Monsieur A, 37 ans, consulte pour "j'ai la grippe".
J'ouvre le dossier et je découvre un courrier d'un chirurgien orthopédiste datant de mai dernier qui a été scanné par la secrétaire et que je n'avais pas lu. Pendant que le malade s'assied, et cetera, je lis : "... Il y avait effectivement une rupture du tendon d'Achille mais le patient n'a pas souhaité se faire opérer car il repartait pour l'étranger..."

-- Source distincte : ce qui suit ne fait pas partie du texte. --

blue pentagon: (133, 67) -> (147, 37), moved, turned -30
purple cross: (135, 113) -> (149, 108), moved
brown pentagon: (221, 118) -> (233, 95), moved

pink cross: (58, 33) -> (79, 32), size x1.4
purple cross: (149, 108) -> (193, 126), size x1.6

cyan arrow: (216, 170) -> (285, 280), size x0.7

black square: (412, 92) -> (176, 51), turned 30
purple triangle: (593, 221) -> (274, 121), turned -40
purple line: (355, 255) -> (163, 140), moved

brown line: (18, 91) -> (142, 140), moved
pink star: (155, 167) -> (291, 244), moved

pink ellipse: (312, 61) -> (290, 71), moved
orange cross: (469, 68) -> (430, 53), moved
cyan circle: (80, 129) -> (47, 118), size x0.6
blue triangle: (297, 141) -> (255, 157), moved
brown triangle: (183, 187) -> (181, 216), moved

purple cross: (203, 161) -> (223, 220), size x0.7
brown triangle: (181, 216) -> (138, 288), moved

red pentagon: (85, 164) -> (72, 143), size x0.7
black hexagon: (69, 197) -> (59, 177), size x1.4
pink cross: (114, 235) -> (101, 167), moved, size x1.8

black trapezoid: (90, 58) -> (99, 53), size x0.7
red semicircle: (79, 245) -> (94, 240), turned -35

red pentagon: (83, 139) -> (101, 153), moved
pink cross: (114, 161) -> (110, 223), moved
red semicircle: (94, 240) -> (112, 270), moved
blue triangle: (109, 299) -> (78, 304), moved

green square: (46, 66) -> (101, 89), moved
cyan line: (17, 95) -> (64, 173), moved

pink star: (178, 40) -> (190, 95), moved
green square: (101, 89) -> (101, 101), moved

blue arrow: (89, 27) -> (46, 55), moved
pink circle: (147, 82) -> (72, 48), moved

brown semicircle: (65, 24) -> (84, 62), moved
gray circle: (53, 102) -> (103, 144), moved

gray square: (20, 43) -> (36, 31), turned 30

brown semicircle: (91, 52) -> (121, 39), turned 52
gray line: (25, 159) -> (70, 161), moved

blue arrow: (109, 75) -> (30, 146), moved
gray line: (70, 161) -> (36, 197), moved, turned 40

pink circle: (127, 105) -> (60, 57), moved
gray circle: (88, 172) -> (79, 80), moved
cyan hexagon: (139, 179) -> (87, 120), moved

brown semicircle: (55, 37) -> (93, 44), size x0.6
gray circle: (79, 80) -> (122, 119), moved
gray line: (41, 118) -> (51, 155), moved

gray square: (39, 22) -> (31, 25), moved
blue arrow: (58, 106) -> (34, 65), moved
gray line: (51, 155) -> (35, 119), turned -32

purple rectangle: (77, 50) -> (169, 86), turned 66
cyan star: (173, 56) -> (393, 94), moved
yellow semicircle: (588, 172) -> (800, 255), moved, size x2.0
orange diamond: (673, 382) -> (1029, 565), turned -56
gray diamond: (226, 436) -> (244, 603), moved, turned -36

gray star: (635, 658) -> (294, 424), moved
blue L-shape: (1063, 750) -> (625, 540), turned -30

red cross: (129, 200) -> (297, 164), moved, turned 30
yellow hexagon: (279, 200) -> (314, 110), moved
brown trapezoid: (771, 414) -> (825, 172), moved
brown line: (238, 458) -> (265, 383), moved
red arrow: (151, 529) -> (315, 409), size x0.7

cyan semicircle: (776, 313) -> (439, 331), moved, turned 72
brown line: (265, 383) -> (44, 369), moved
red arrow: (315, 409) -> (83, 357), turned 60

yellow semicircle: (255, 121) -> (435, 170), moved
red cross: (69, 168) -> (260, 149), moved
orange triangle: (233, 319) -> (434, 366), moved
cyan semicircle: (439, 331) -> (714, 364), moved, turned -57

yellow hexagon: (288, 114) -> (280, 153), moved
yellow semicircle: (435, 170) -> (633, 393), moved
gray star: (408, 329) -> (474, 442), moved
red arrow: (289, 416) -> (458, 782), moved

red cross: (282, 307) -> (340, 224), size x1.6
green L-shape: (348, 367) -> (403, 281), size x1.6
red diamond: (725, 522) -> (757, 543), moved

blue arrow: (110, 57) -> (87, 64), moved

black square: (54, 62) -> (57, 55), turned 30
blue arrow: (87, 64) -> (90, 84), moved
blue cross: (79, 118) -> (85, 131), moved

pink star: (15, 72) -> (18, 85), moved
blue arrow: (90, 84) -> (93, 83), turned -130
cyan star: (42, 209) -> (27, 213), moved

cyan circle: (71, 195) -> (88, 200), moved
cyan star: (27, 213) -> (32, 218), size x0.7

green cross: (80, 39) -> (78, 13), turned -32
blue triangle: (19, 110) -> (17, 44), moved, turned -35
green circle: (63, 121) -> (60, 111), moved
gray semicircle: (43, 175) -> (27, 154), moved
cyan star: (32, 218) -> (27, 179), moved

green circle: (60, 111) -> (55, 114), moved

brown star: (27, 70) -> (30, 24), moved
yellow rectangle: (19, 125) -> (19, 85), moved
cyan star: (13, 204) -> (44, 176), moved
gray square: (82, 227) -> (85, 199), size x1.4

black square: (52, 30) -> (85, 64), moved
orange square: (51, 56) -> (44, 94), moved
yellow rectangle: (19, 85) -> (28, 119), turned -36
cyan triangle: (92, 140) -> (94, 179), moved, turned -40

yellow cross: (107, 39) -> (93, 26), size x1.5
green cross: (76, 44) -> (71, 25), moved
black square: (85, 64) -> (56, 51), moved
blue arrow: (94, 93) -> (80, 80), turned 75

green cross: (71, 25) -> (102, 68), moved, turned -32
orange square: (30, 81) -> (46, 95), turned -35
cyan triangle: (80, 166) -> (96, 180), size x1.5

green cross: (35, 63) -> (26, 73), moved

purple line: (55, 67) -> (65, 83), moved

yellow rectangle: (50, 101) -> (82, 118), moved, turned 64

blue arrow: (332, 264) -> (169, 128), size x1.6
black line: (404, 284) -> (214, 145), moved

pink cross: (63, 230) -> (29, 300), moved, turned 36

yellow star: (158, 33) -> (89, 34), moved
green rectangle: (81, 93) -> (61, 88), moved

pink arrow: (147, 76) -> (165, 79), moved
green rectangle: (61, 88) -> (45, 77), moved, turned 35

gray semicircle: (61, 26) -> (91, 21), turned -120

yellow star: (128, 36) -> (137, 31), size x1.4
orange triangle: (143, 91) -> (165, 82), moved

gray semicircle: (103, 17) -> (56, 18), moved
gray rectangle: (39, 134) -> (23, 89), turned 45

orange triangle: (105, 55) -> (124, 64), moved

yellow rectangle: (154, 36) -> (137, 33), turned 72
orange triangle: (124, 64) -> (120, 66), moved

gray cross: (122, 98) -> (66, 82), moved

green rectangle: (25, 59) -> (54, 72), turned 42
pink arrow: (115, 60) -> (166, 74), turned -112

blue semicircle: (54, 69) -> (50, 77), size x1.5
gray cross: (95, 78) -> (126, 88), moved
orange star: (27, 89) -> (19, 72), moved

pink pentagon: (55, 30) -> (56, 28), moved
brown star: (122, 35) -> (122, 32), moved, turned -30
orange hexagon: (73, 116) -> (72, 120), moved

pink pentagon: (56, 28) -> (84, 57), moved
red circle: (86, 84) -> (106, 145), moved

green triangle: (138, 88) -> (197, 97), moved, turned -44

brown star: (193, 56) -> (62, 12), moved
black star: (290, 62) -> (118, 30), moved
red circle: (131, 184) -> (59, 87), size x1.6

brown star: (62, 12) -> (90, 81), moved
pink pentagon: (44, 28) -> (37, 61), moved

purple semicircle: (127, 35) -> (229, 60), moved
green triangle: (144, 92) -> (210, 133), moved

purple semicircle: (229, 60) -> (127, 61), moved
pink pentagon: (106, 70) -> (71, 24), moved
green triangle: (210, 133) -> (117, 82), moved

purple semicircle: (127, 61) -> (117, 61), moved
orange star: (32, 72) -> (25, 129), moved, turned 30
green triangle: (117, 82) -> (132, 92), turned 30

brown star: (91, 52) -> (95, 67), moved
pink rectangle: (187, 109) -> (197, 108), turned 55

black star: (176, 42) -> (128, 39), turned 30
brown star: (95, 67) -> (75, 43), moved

Je ne me sens pas à l'aise d'être passé à côté du diagnostic alors que je me rappelle avoir recherché la rupture avec la méthode habituelle (patient sur le ventre, le pied dépassant du lit d'examen...)
Monsieur A est un expatrié qui travaille en Tunisie.
Retour en arrière avec reconstitution de l'historique.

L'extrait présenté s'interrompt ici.